Remove support for float literals starting with a period [DO NOT MERGE]

Open fingolfin opened this issue 5 years ago • 12 comments

Before this patch, writing .0 instead of 0.0 was allowed, as in C, C++, D, Java, Julia, Go, Perl, Python and many other languages. This required a hack in the form of an additional entry pointer for our scanner. We now get rid of it, matching languages like Ada, Haskell, OCaml, Rust, Swift.

The main motivation for this is to reduce the API surface of the GAP scanner, and to remove the need for code using it to emulate the reader (or at least substantial parts of it) in order to provide a fully compliant tokenizer for GAP code. This should simplify external implementations of code formatters and other similar code which wants to "parse" GAP code somehow.

Usability should not really be impacted: first off, most floats don't get entered by hand anyway, and secondly, usage of floats in GAP still is a relative rare thing, I expect only few people use it. Of course some package might use float constants starting with a dot somewhere, but so far I have not found any. In any case, code using such constants should be trivial to adapt, and once adapted, the code will of course still work in older GAP releases just fine, too.

Right now, I can only think of two serious arguments against this (which of course just means that my imagination is limited):

some code somebody has might rely on reading a large number of floats from a text file, and some of those floats start with a dot.

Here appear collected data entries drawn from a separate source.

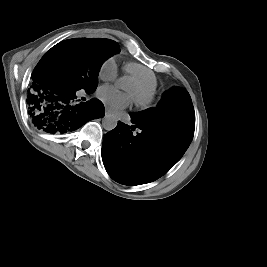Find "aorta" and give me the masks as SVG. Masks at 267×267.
Listing matches in <instances>:
<instances>
[{
  "mask_svg": "<svg viewBox=\"0 0 267 267\" xmlns=\"http://www.w3.org/2000/svg\"><path fill=\"white\" fill-rule=\"evenodd\" d=\"M126 77H122L118 80L117 85L120 89L125 88ZM103 128L107 131L113 130L117 126V118L114 115L107 114L102 119Z\"/></svg>",
  "mask_w": 267,
  "mask_h": 267,
  "instance_id": "obj_1",
  "label": "aorta"
}]
</instances>
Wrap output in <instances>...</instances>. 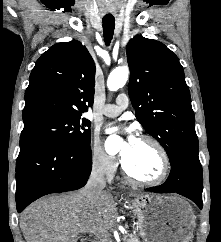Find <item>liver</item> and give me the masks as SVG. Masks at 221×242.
<instances>
[{
	"label": "liver",
	"mask_w": 221,
	"mask_h": 242,
	"mask_svg": "<svg viewBox=\"0 0 221 242\" xmlns=\"http://www.w3.org/2000/svg\"><path fill=\"white\" fill-rule=\"evenodd\" d=\"M130 196L141 195L132 192ZM117 216L110 192L89 200L82 189L32 203L20 217V228L26 242H77L80 233L113 227Z\"/></svg>",
	"instance_id": "liver-1"
}]
</instances>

But I think this would be easy to resolve, e.g. by preprocessing the input with a python script (or plain old sed, plus a regex).
breaking changes to language are a major no-go. I'd generally agree with this; but I think floats in GAP are very much a niche feature only, and, as explained above, I expect it to break very little existing code, if any.

I'd be very much interested to hear what others think about this, esp. @laurentbartholdi.

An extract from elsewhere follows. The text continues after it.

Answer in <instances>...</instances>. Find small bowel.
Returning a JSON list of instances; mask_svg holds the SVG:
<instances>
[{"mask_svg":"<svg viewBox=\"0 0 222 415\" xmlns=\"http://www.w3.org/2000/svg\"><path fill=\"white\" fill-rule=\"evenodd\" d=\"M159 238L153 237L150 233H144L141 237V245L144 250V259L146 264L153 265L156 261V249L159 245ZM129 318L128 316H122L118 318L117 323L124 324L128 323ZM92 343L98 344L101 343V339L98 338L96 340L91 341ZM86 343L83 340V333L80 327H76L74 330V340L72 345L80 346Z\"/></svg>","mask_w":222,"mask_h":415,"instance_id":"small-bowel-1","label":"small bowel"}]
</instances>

Feb 11 '19 23:02 fingolfin

There's one drawback, which is that mpfr standardizes things by printing all floats with an initial ".": gap> SetFloats(MPFR); gap> 0.1; .1e0 gap> .1e0; .1e0 gap> 0.e0; .0e0 We can change that by always printing an initial "0", but I'd like to check that it doesn't snowball.

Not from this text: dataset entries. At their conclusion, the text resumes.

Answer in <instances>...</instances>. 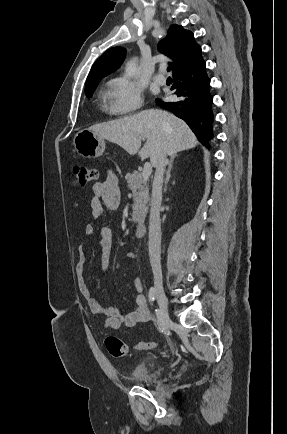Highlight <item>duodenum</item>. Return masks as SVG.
<instances>
[{"label":"duodenum","mask_w":287,"mask_h":434,"mask_svg":"<svg viewBox=\"0 0 287 434\" xmlns=\"http://www.w3.org/2000/svg\"><path fill=\"white\" fill-rule=\"evenodd\" d=\"M145 234H146V223L142 221L138 224V227L135 232V236L136 238L140 239L143 238Z\"/></svg>","instance_id":"1"}]
</instances>
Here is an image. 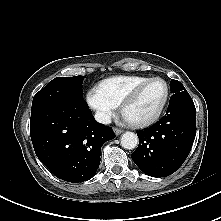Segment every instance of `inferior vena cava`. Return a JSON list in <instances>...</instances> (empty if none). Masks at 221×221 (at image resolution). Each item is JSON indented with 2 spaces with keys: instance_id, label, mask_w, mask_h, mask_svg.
<instances>
[{
  "instance_id": "inferior-vena-cava-1",
  "label": "inferior vena cava",
  "mask_w": 221,
  "mask_h": 221,
  "mask_svg": "<svg viewBox=\"0 0 221 221\" xmlns=\"http://www.w3.org/2000/svg\"><path fill=\"white\" fill-rule=\"evenodd\" d=\"M95 120L101 124H110L111 123V117L109 114L105 112L98 111L95 113Z\"/></svg>"
}]
</instances>
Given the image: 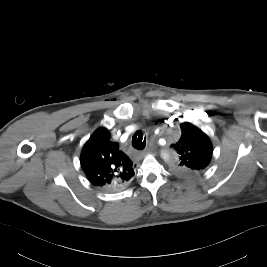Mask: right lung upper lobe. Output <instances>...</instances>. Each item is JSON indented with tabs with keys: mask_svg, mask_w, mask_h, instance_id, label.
Segmentation results:
<instances>
[{
	"mask_svg": "<svg viewBox=\"0 0 267 267\" xmlns=\"http://www.w3.org/2000/svg\"><path fill=\"white\" fill-rule=\"evenodd\" d=\"M80 163L90 183L103 189H123L134 175L132 161L105 128L97 129L86 142Z\"/></svg>",
	"mask_w": 267,
	"mask_h": 267,
	"instance_id": "right-lung-upper-lobe-1",
	"label": "right lung upper lobe"
}]
</instances>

Out of curiosity, what is the plans about writing new (external) parsers?

On Tue, Feb 12, 2019 at 9:01 AM Steve Linton [email protected] wrote:

@stevelinton commented on this pull request.

This looks sensible to me. My original idea was to implement all C floating point literals (except the ones that were already integers), but that failed anyway because we wanted 2E6 to be a an identifier rather than a number.

— You are receiving this because you were mentioned. Reply to this email directly, view it on GitHub https://github.com/gap-system/gap/pull/3280#pullrequestreview-202524751, or mute the thread https://github.com/notifications/unsubscribe-auth/ACIIUEOR6VS7vCLjgsesDeIFx4U7M1WJks5vMnTogaJpZM4a1PYc .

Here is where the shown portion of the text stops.